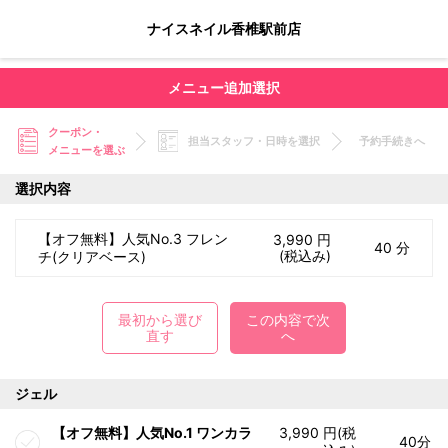
ナイスネイル香椎駅前店
メニュー追加選択
クーポン・
担当スタッフ・日時を選択
予約手続きへ
メニューを選ぶ
選択内容
【オフ無料】人気No.3 フレン
3,990 円
40 分
(税込み)
チ(クリアベース)
最初から選び
この内容で次
直す
へ
ジェル
【オフ無料】人気No.1 ワンカラ
3,990 円(税
40分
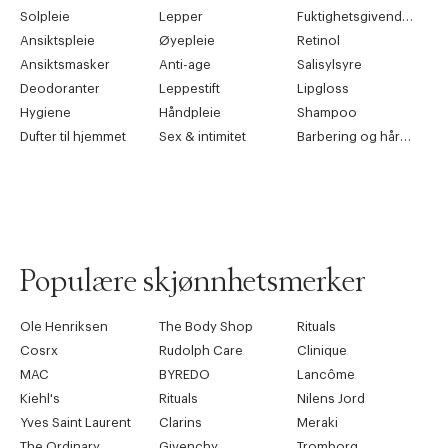
Solpleie
Lepper
Fuktighetsgivende pleie
Ansiktspleie
Øyepleie
Retinol
Ansiktsmasker
Anti-age
Salisylsyre
Deodoranter
Leppestift
Lipgloss
Hygiene
Håndpleie
Shampoo
Dufter til hjemmet
Sex & intimitet
Barbering og hårfjerning
Populære skjønnhetsmerker
Ole Henriksen
The Body Shop
Rituals
Cosrx
Rudolph Care
Clinique
MAC
BYREDO
Lancôme
Kiehl's
Rituals
Nilens Jord
Yves Saint Laurent
Clarins
Meraki
The Ordinary
Givenchy
Tromborg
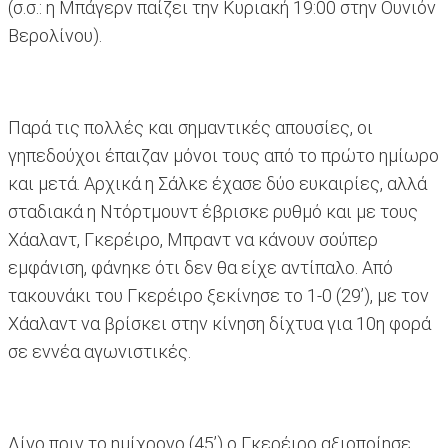
(σ.σ.: η Μπάγερν παίζει την Κυριακή 19:00 στην Ουνιόν
Βερολίνου).
Παρά τις πολλές και σημαντικές απουσίες, οι
γηπεδούχοι έπαιζαν μόνοι τους από το πρώτο ημίωρο
και μετά. Αρχικά η Σάλκε έχασε δύο ευκαιρίες, αλλά
σταδιακά η Ντόρτμουντ έβρισκε ρυθμό και με τους
Χάαλαντ, Γκερέιρο, Μπραντ να κάνουν σούπερ
εμφάνιση, φάνηκε ότι δεν θα είχε αντίπαλο. Από
τακουνάκι του Γκερέιρο ξεκίνησε το 1-0 (29’), με τον
Χάαλαντ να βρίσκει στην κίνηση δίχτυα για 10η φορά
σε εννέα αγωνιστικές.
Λίγο πριν το ημίχρονο (45’) ο Γκερέιρο αξιοποίησε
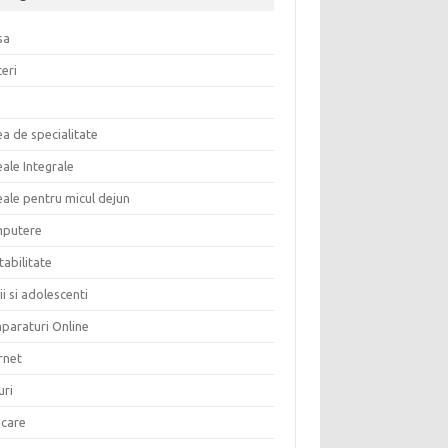
sa
eri
a
a de specialitate
ale Integrale
eale pentru micul dejun
putere
abilitate
i si adolescenti
paraturi Online
rnet
uri
care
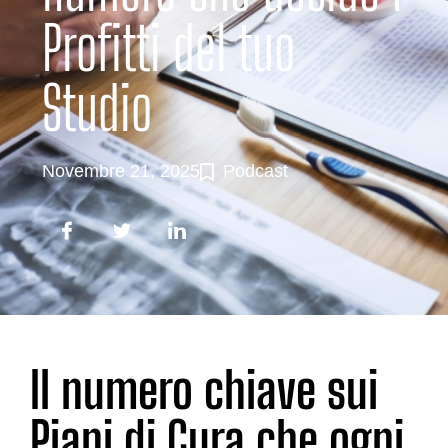
Profitti del tuo
Studio
Novembre 21, 2025
Podcast
Il numero chiave sui
Piani di Cura che ogni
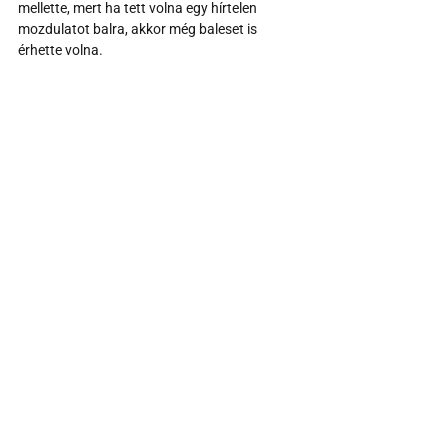
mellette, mert ha tett volna egy hírtelen 
mozdulatot balra, akkor még baleset is 
érhette volna.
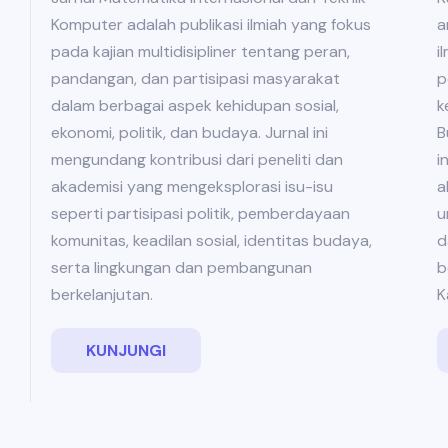
a
Komputer adalah publikasi ilmiah yang fokus
i
pada kajian multidisipliner tentang peran,
p
pandangan, dan partisipasi masyarakat
k
dalam berbagai aspek kehidupan sosial,
B
ekonomi, politik, dan budaya. Jurnal ini
i
mengundang kontribusi dari peneliti dan
a
akademisi yang mengeksplorasi isu-isu
u
seperti partisipasi politik, pemberdayaan
d
komunitas, keadilan sosial, identitas budaya,
b
serta lingkungan dan pembangunan
K
berkelanjutan.
KUNJUNGI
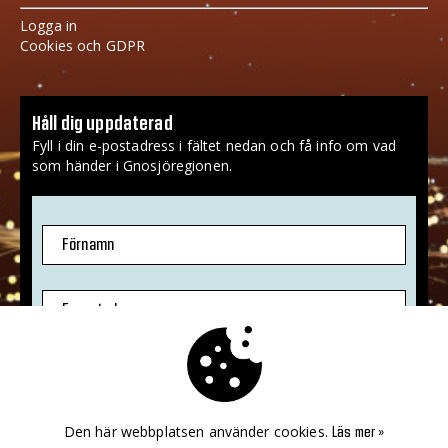
Logga in
Cookies och GDPR
Håll dig uppdaterad
Fyll i din e-postadress i fältet nedan och få info om vad
som händer i Gnosjöregionen.
Förnamn
E-postadress
Jag godkänner att mina uppgifter sparas.
Mer info
»
Den här webbplatsen använder cookies.
Läs mer »
PRENUMERERA!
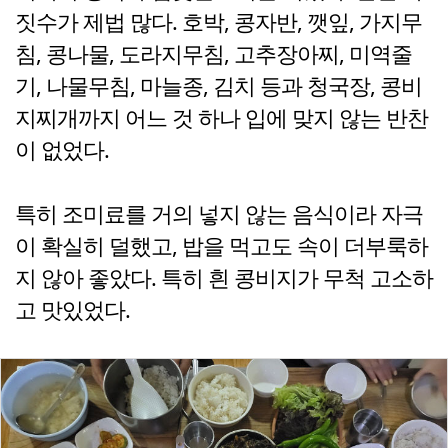
짓수가 제법 많다. 호박, 콩자반, 깻잎, 가지무
침, 콩나물, 도라지무침, 고추장아찌, 미역줄
기, 나물무침, 마늘종, 김치 등과 청국장, 콩비
지찌개까지 어느 것 하나 입에 맞지 않는 반찬
이 없었다.
특히 조미료를 거의 넣지 않는 음식이라 자극
이 확실히 덜했고, 밥을 먹고도 속이 더부룩하
지 않아 좋았다. 특히 흰 콩비지가 무척 고소하
고 맛있었다.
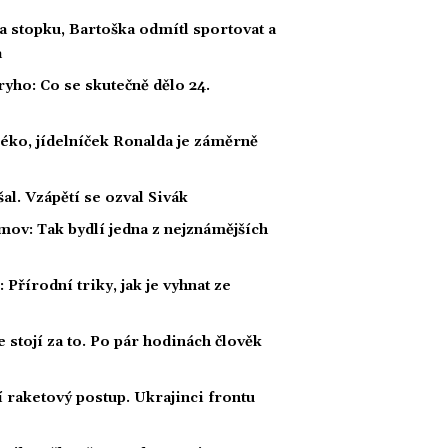
a stopku, Bartoška odmítl sportovat a
a
ho: Co se skutečně dělo 24.
éko, jídelníček Ronalda je záměrně
al. Vzápětí se ozval Sivák
mov: Tak bydlí jedna z nejznámějších
Přírodní triky, jak je vyhnat ze
e stojí za to. Po pár hodinách člověk
í raketový postup. Ukrajinci frontu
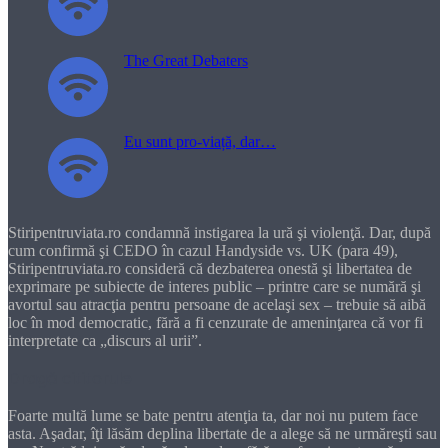
The Great Debaters
Eu sunt pro-viață, dar…
Stiripentruviata.ro condamnă instigarea la ură şi violenţă. Dar, după
cum confirmă şi CEDO în cazul Handyside vs. UK (para 49),
Stiripentruviata.ro consideră că dezbaterea onestă şi libertatea de
exprimare pe subiecte de interes public – printre care se numără şi
avortul sau atracţia pentru persoane de acelaşi sex – trebuie să aibă
loc în mod democratic, fără a fi cenzurate de ameninţarea că vor fi
interpretate ca „discurs al urii”.
Dragă cititorule
Foarte multă lume se bate pentru atenţia ta, dar noi nu putem face
asta. Aşadar, îţi lăsăm deplina libertate de a alege să ne urmăreşti sau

__Your goal__: Please return each line of the listing exactly as written, excluding the images.

__Result__:
ナイスネイル香椎駅前店
メニュー追加選択
クーポン・
担当スタッフ・日時を選択
予約手続きへ
メニューを選ぶ
選択内容
【オフ無料】人気No.3 フレン
3,990 円
40 分
(税込み)
チ(クリアベース)
最初から選び
この内容で次
直す
へ
ジェル
【オフ無料】人気No.1 ワンカラ
3,990 円(税
40分
Solpleie
Lepper
Fuktighetsgivende pleie
Ansiktspleie
Øyepleie
Retinol
Ansiktsmasker
Anti-age
Salisylsyre
Deodoranter
Leppestift
Lipgloss
Hygiene
Håndpleie
Shampoo
Dufter til hjemmet
Sex & intimitet
Barbering og hårfjerning
Populære skjønnhetsmerker
Ole Henriksen
The Body Shop
Rituals
Cosrx
Rudolph Care
Clinique
MAC
BYREDO
Lancôme
Kiehl's
Rituals
Nilens Jord
Yves Saint Laurent
Clarins
Meraki
The Ordinary
Givenchy
Tromborg
(σ.σ.: η Μπάγερν παίζει την Κυριακή 19:00 στην Ουνιόν
Βερολίνου).
Παρά τις πολλές και σημαντικές απουσίες, οι
γηπεδούχοι έπαιζαν μόνοι τους από το πρώτο ημίωρο
και μετά. Αρχικά η Σάλκε έχασε δύο ευκαιρίες, αλλά
σταδιακά η Ντόρτμουντ έβρισκε ρυθμό και με τους
Χάαλαντ, Γκερέιρο, Μπραντ να κάνουν σούπερ
εμφάνιση, φάνηκε ότι δεν θα είχε αντίπαλο. Από
τακουνάκι του Γκερέιρο ξεκίνησε το 1-0 (29’), με τον
Χάαλαντ να βρίσκει στην κίνηση δίχτυα για 10η φορά
σε εννέα αγωνιστικές.
Λίγο πριν το ημίχρονο (45’) ο Γκερέιρο αξιοποίησε
sa
eri
a
a de specialitate
ale Integrale
eale pentru micul dejun
putere
abilitate
i si adolescenti
paraturi Online
rnet
uri
care
Profitti del tuo
Studio
Novembre 21, 2025
Podcast
Il numero chiave sui
Piani di Cura che ogni
mellette, mert ha tett volna egy hírtelen 
mozdulatot balra, akkor még baleset is 
érhette volna.
a
Komputer adalah publikasi ilmiah yang fokus
i
pada kajian multidisipliner tentang peran,
p
pandangan, dan partisipasi masyarakat
k
dalam berbagai aspek kehidupan sosial,
B
ekonomi, politik, dan budaya. Jurnal ini
i
mengundang kontribusi dari peneliti dan
a
akademisi yang mengeksplorasi isu-isu
u
seperti partisipasi politik, pemberdayaan
d
komunitas, keadilan sosial, identitas budaya,
b
serta lingkungan dan pembangunan
K
berkelanjutan.
KUNJUNGI
Logga in
Cookies och GDPR
Håll dig uppdaterad
Fyll i din e-postadress i fältet nedan och få info om vad
som händer i Gnosjöregionen.
Förnamn
E-postadress
Jag godkänner att mina uppgifter sparas.
Mer info
»
Den här webbplatsen använder cookies.
Läs mer »
PRENUMERERA!
짓수가 제법 많다. 호박, 콩자반, 깻잎, 가지무
침, 콩나물, 도라지무침, 고추장아찌, 미역줄
기, 나물무침, 마늘종, 김치 등과 청국장, 콩비
지찌개까지 어느 것 하나 입에 맞지 않는 반찬
이 없었다.
특히 조미료를 거의 넣지 않는 음식이라 자극
이 확실히 덜했고, 밥을 먹고도 속이 더부룩하
지 않아 좋았다. 특히 흰 콩비지가 무척 고소하
고 맛있었다.
a stopku, Bartoška odmítl sportovat a
a
ho: Co se skutečně dělo 24.
éko, jídelníček Ronalda je záměrně
al. Vzápětí se ozval Sivák
mov: Tak bydlí jedna z nejznámějších
Přírodní triky, jak je vyhnat ze
e stojí za to. Po pár hodinách člověk
í raketový postup. Ukrajinci frontu
The Great Debaters
Eu sunt pro-viață, dar…
Stiripentruviata.ro condamnă instigarea la ură şi violenţă. Dar, după
cum confirmă şi CEDO în cazul Handyside vs. UK (para 49),
Stiripentruviata.ro consideră că dezbaterea onestă şi libertatea de
exprimare pe subiecte de interes public – printre care se numără şi
avortul sau atracţia pentru persoane de acelaşi sex – trebuie să aibă
loc în mod democratic, fără a fi cenzurate de ameninţarea că vor fi
interpretate ca „discurs al urii”.
Dragă cititorule
Foarte multă lume se bate pentru atenţia ta, dar noi nu putem face
asta. Aşadar, îţi lăsăm deplina libertate de a alege să ne urmăreşti sau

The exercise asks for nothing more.